The University of North Texas also developed a profile for the unidentified body's blood and ran it through the CODIS database. On March 18, Allen's office was notified by the university that there was a "hit," or match, between Gumbs and his mother.

Gumbs' father was told an identification was made, but Jennings was not.

Now, 14 years later, Jennings said she believes it will be difficult to find out who killed her son. "In my heart, I just want to know why, why did he have to die? What was so great that you had to take his life?"

She was told her son's body was kept in cold storage by authorities and then cremated in 1999, his ashes spread on private property in West Virginia, as was the state practice at the time.

Ending the uncertainty has not been a relief for Jennings.

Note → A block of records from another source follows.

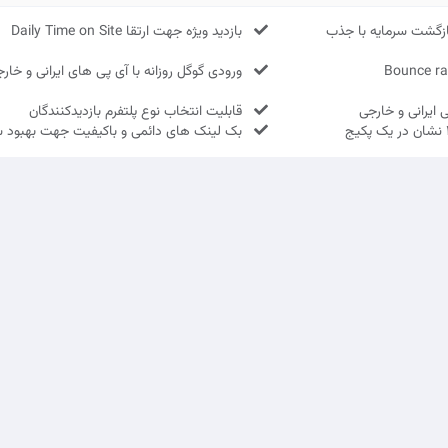
زگشت سرمایه با جذب
بازدید ویژه جهت ارتقا Daily Time on Site
ورودی گوگل روزانه با آی پی های ایرانی و خار
 ایرانی و خارجی
قابلیت انتخاب نوع پلتفرم بازدیدکنندگان
بک لینک های دائمی و باکیفیت جهت بهبود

"Now that I know, it's like I'm grieving all over again. It's like added to the grief I've had for the last 14 years. I'm working through it as days go by and I know I want to do a memorial service for him," she said.

She said Toussaint Gumbs' story needs to be told -- maybe somebody will remember something and come forward with information to solve the crime.

In the meantime, she has some advice for parents: "Keep your children close. Know who their friends are and don't be afraid to be in their face and question them about what's going on in their lives, because it might save their lives."